The Supply Chain Shaman, Lora Cecere, always has something interesting to say and valuable to think about.
Her numbers show that supply-chain related firms are right now simply making incremental improvements on existing systems, and are ignoring the need to go out there and find new ways of gathering and making use of supply chain data.
Systems people for years have known that you have to re-engineer the processes, the ways of doing business, and the software must support that. While it may turn out that the software is already right to support new processes, it’s much more likely that entirely new forms of software are required for the processes to work properly and fluidly.
That means analysts and business process participants together must spend the time needed to truly understand what they need to accomplish, and put in the up-front research and planning to get the system designed well. Few companies are willing to tolerate the time required. But that’s where the true value is realized.

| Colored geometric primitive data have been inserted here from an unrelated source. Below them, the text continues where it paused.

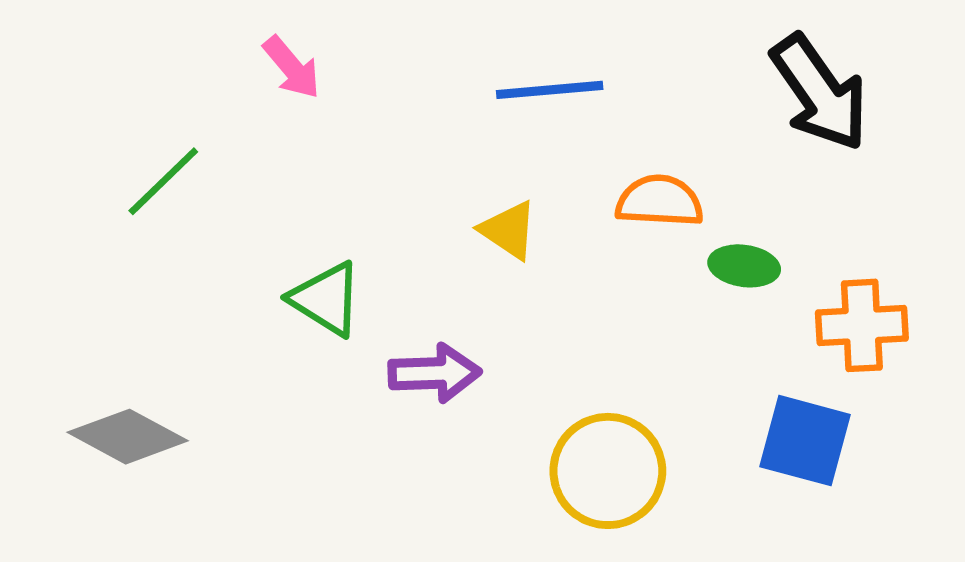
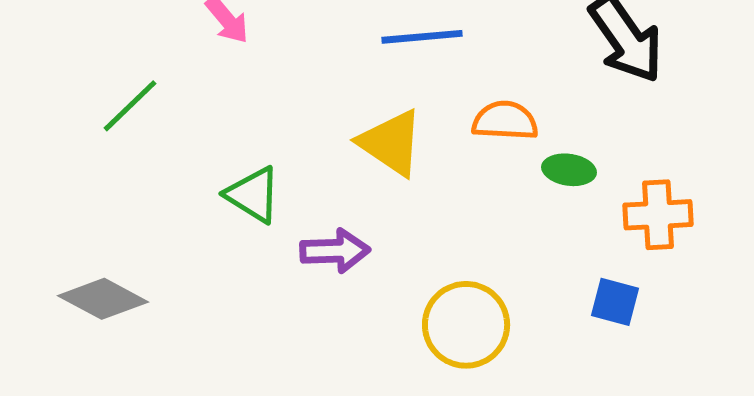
yellow triangle: (509, 230) -> (391, 143), size x1.5
blue square: (805, 441) -> (615, 302), size x0.7

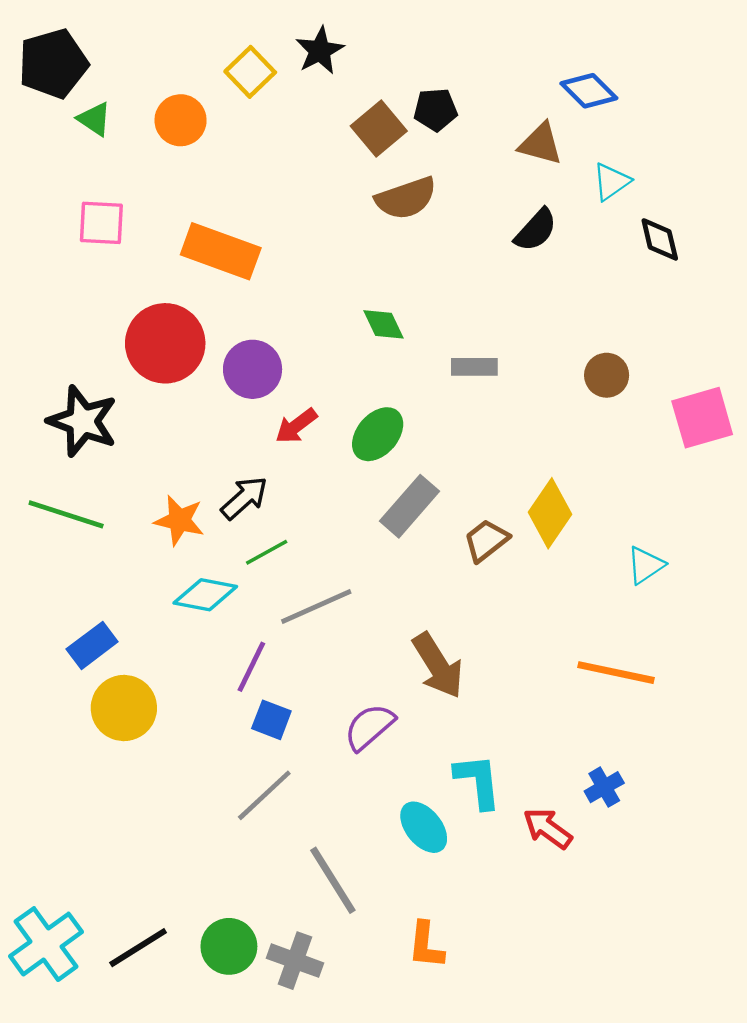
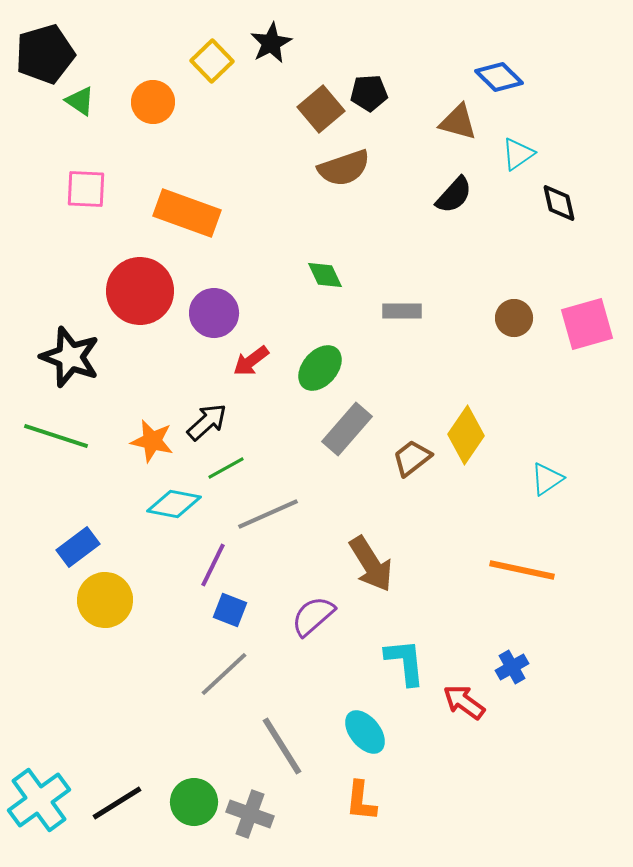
pink square: (702, 418) -> (587, 324), moved
cyan ellipse: (424, 827) -> (365, 732), moved

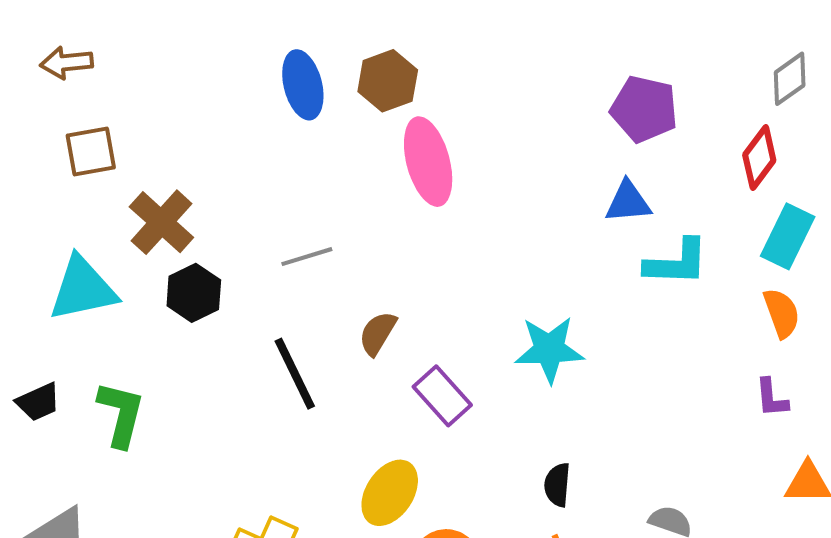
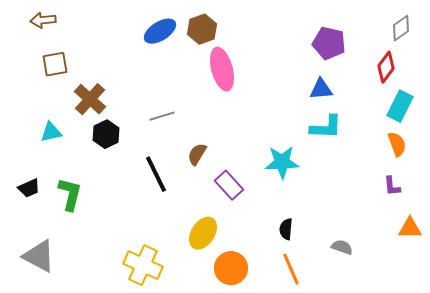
blue ellipse: (303, 85) -> (160, 31), turned 72
cyan L-shape: (677, 263) -> (326, 127), moved
cyan triangle: (83, 289) -> (51, 132), size x0.6

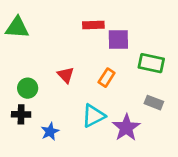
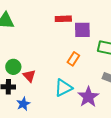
red triangle: (66, 75) -> (29, 76), moved
blue star: (50, 132) -> (23, 104), moved

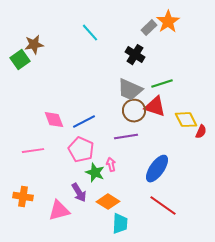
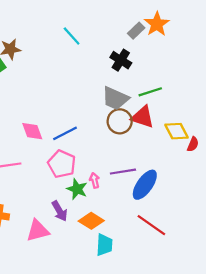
purple line: (126, 137) -> (123, 172), moved

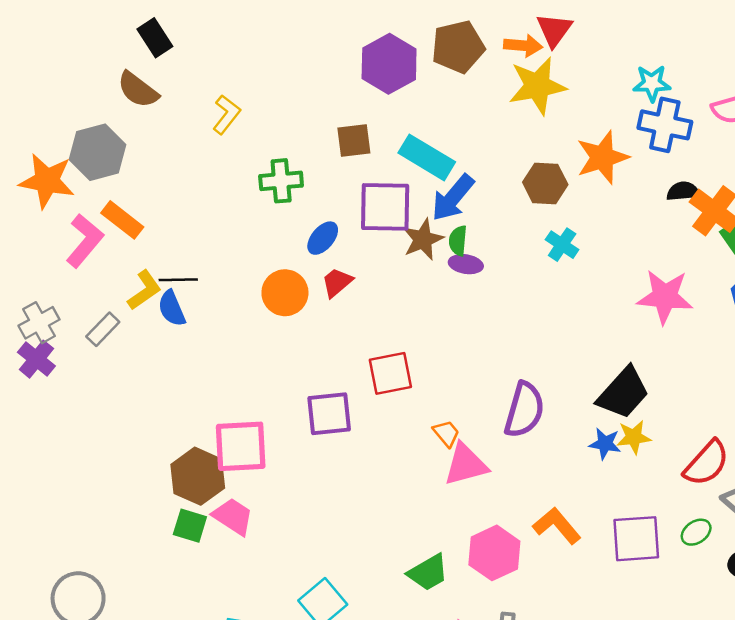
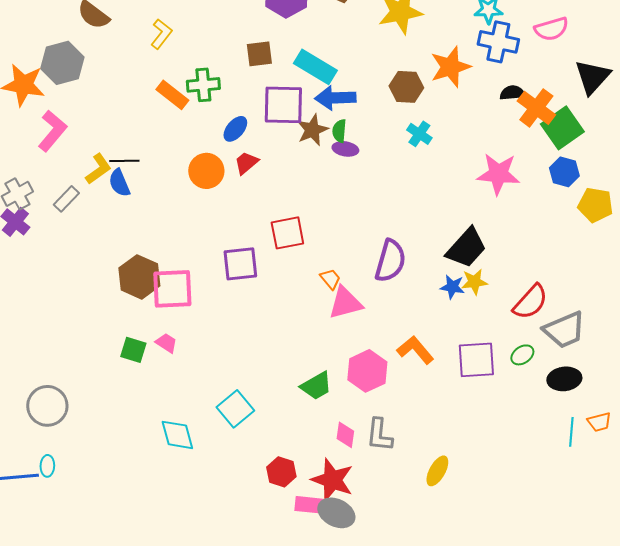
blue arrow: (453, 198) -> (335, 98), turned 48
orange rectangle: (122, 220) -> (172, 95), moved
brown hexagon: (198, 476) -> (139, 277), moved
pink trapezoid: (233, 517) -> (166, 343), size x0.7

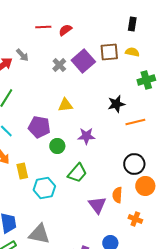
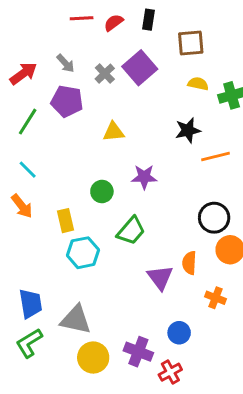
black rectangle: (132, 24) -> (149, 20), moved
brown square: (109, 52) -> (191, 43), moved
yellow semicircle: (132, 52) -> (198, 84), moved
gray arrow: (22, 55) -> (66, 63), moved
purple pentagon: (39, 127) -> (67, 101), moved
yellow rectangle: (22, 171) -> (66, 221), moved

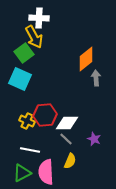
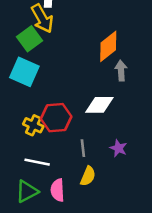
white diamond: (67, 123) -> (99, 105), moved
gray line: (66, 139) -> (83, 148), turned 40
pink semicircle: (46, 172) -> (57, 190), size x0.7

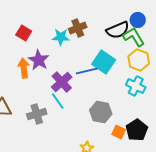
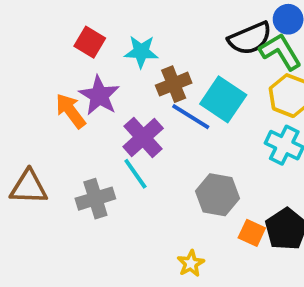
brown cross: (78, 28) -> (174, 84), moved
red square: (24, 33) -> (90, 42), moved
orange arrow: (24, 68) -> (71, 111), turned -30
blue line: (87, 71) -> (191, 117), turned 45

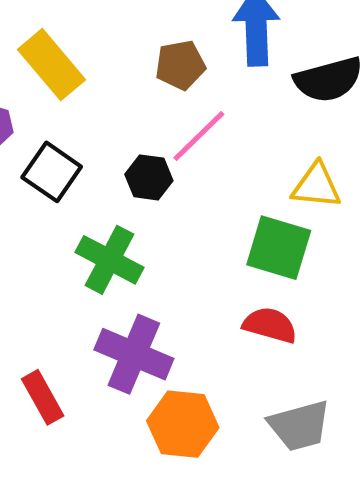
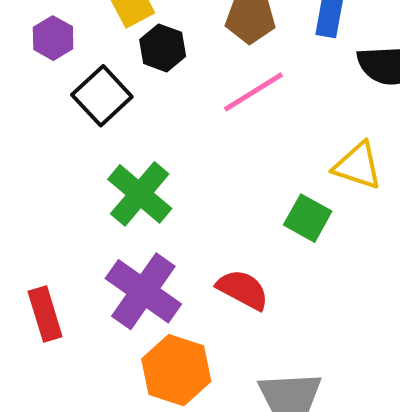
black hexagon: (149, 177) -> (163, 48), moved
green square: (279, 248) -> (308, 218), size x0.7
red semicircle: (270, 325) -> (243, 290), moved

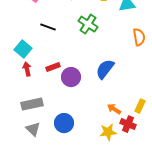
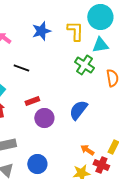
green cross: (88, 24) -> (84, 65), moved
red rectangle: (53, 67) -> (32, 101), moved

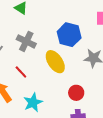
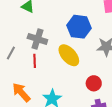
red line: (21, 72) -> (35, 61), moved, turned 48

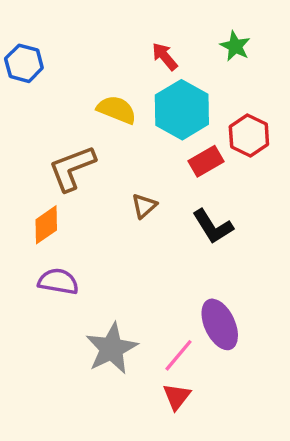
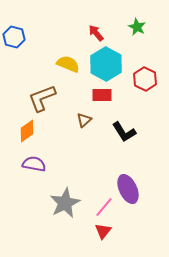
red rectangle: (206, 161) -> (102, 95), moved, turned 30

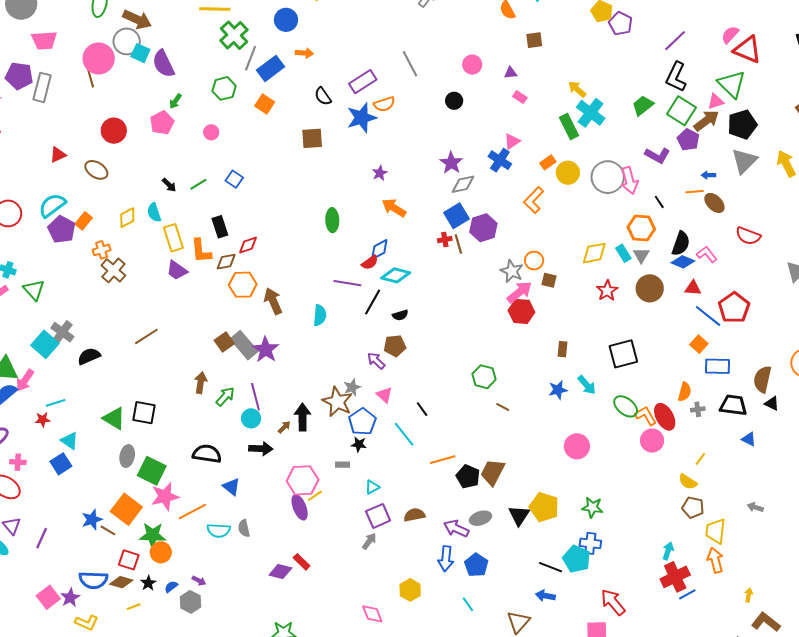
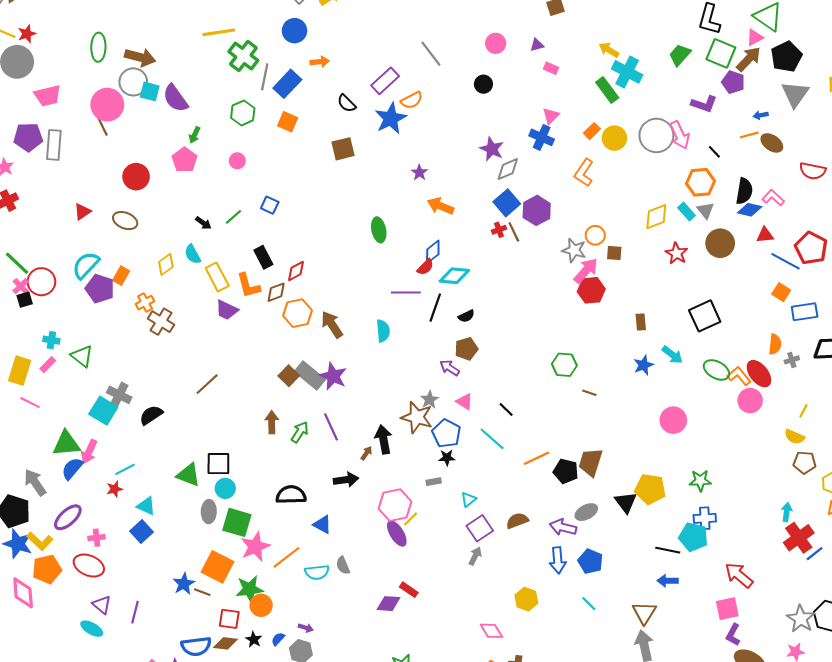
cyan circle: (251, 418) -> (225, 488), moved

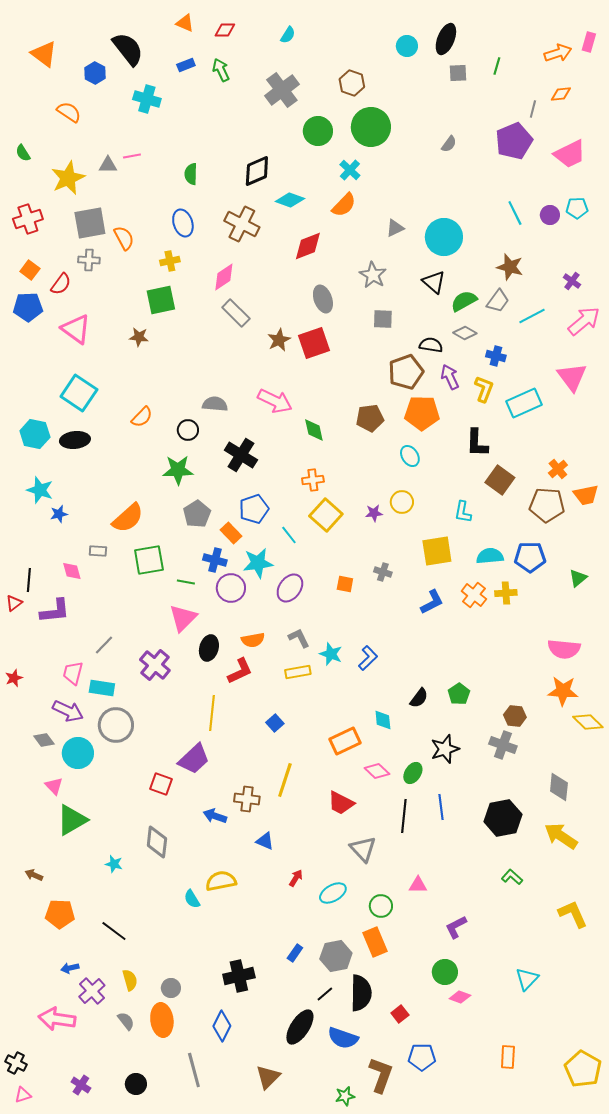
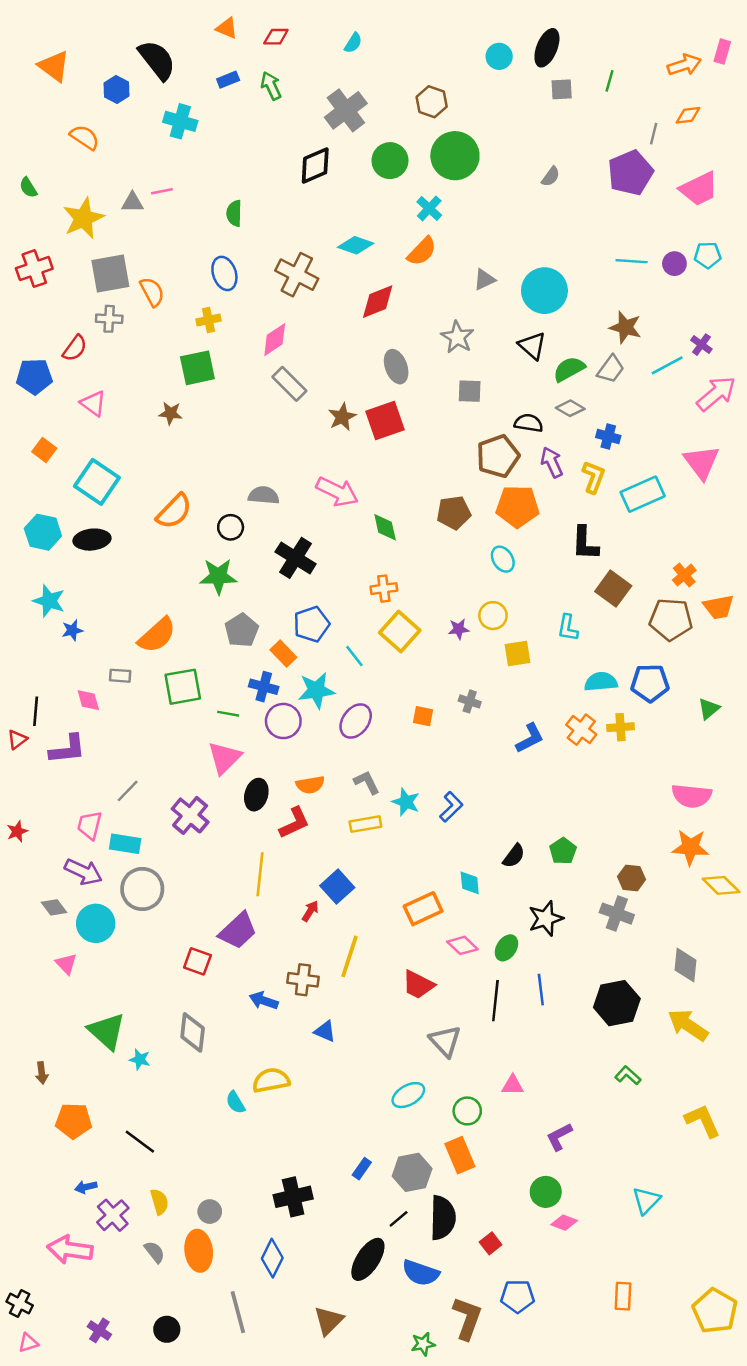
black diamond: (257, 171) -> (315, 166), moved
cyan line: (515, 213) -> (632, 261), turned -60
orange square: (30, 270) -> (44, 450), moved
cyan line: (532, 316) -> (667, 365), moved
pink triangle: (76, 329) -> (93, 403), size x0.7
orange semicircle: (142, 417) -> (174, 511), size x1.4
yellow square: (437, 551) -> (518, 654), moved, size x0.7
blue square: (275, 723) -> (337, 887), size x1.5
green triangle: (72, 820) -> (107, 1031), moved, turned -48
brown arrow: (34, 875) -> (42, 1073), turned -120
red arrow: (296, 878) -> (310, 911), moved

I was just reading an article that tried to set forth a design strategy for a Port Communication System for ports in South Africa. Currently they don’t have them. But the article was at such a high-level that there was no insight into the new procedures and methods that would be needed to really bring these ports into the 21st Century. I’m afraid that much development of supply chain systems is done in that way. We look at existing processes instead of imagining how the processes and the whole scenario could be different. And once we’ve imagined the new world, we can see that the systems have to be different.
So the message to supply chain firms is to put on your imagining cap and plan systems that actually make quantum improvements; done just band-aid the old processes.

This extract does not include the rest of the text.